Mary Douglas Memorial Lecture 2018: The Politicization of Consumption
This year’s Mary Douglas Memorial Lecture will be presented by Professor Dame Caroline Humphrey, Emeritus Professor of Social Anthropology at the University of Cambridge, on Wednesday 23 May at 6pm in the Archaeology Lecture Theatre, UCL Anthropology, 14 Taviton Street, London WC1H 0BW.

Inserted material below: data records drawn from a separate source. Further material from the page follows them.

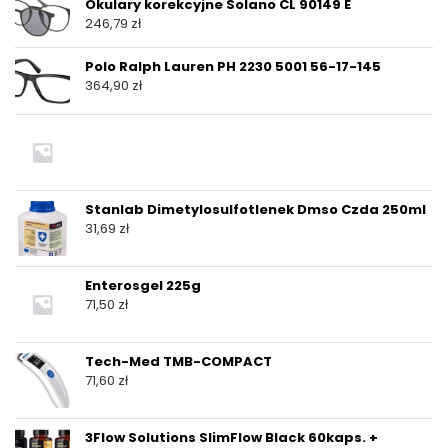
Okulary korekcyjne Solano CL 90149 E
246,79
zł
Polo Ralph Lauren PH 2230 5001 56-17-145
364,90
zł
Stanlab Dimetylosulfotlenek Dmso Czda 250ml
31,69
zł
Enterosgel 225g
71,50
zł
Tech-Med TMB-COMPACT
71,60
zł
3Flow Solutions SlimFlow Black 60kaps. +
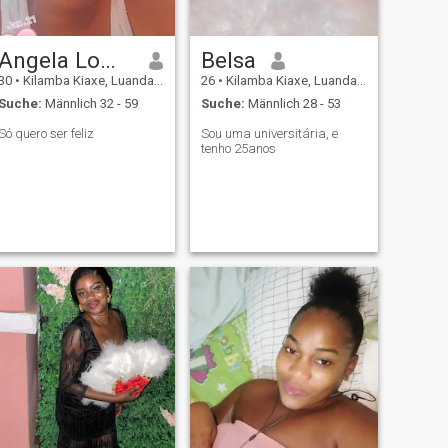
Angela Lombo Sebastião
Belsa
30
•
Kilamba Kiaxe, Luanda, Angola
26
•
Kilamba Kiaxe, Luanda, Angola
Suche:
Männlich 32 - 59
Suche:
Männlich 28 - 53
Só quero ser feliz
Sou uma universitária, e
tenho 25anos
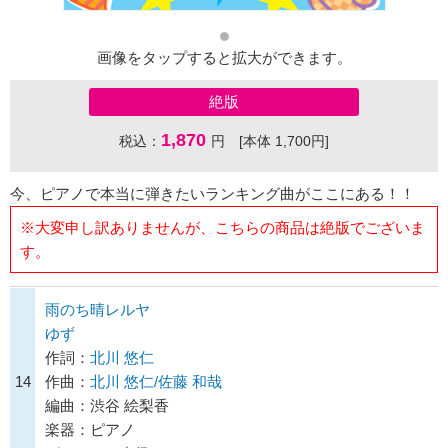
画像をタップすると拡大ができます。
絶版
1,870
税込：
円 [本体 1,700円]
今、ピアノで本当に弾きたいランキング曲がここにある！！
※大変申し訳ありませんが、こちらの商品は絶版でございま
す。
雨のち晴レルヤ
ゆず
作詞：
北川 悠仁
14
作曲：
北川 悠仁/佐藤 和哉
編曲：渋谷 絵梨香
楽器：ピアノ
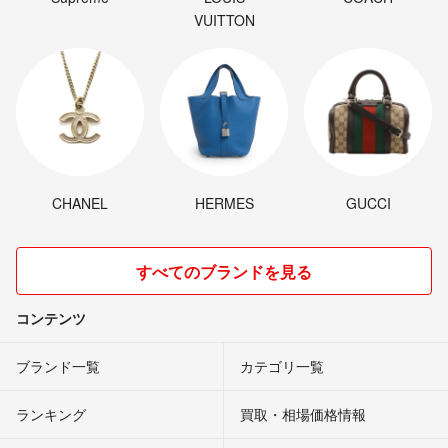
VUITTON
CHANEL
HERMES
GUCCI
すべてのブランドを見る
コンテンツ
ブランド一覧
カテゴリ一覧
ランキング
買取・相場価格情報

The Politicization of Consumption: The World of Goods Revisited
Mary Douglas with Baron Isherwood famously argued that the desire for goods is not an individual psychological urge. Rather, it is part of a social way of life, expressing identities, signaling esteem, and indeed ‘making culture.’ This lecture takes up this insight to explore the implications of the politicization of consumption, especially of goods traded internationally. Political attitudes often outweigh the conventional criteria of price and quality, and result in decisions not to purchase (e.g. boycotts) as well as preferences. In uncertain times and across hostile borders trade goods are not only politicized markers but can also be symbolically provocative agents, capable, for example as viral memes on the Internet, of incitement to new identities and relations. The lecture will focus on goods in the Russia – China - Ukraine trade nexus, and will comment on the relevance of this case for broader contemporary issues, from ethical consumption to trade standards to Brexit.
The annual lecture, in memory of Dame Mary Douglas (1921-2007), is sponsored by the Royal Anthropological Institute, the School of Anthropology & Museum Ethnography at the University of Oxford, and the Department of Anthropology at UCL.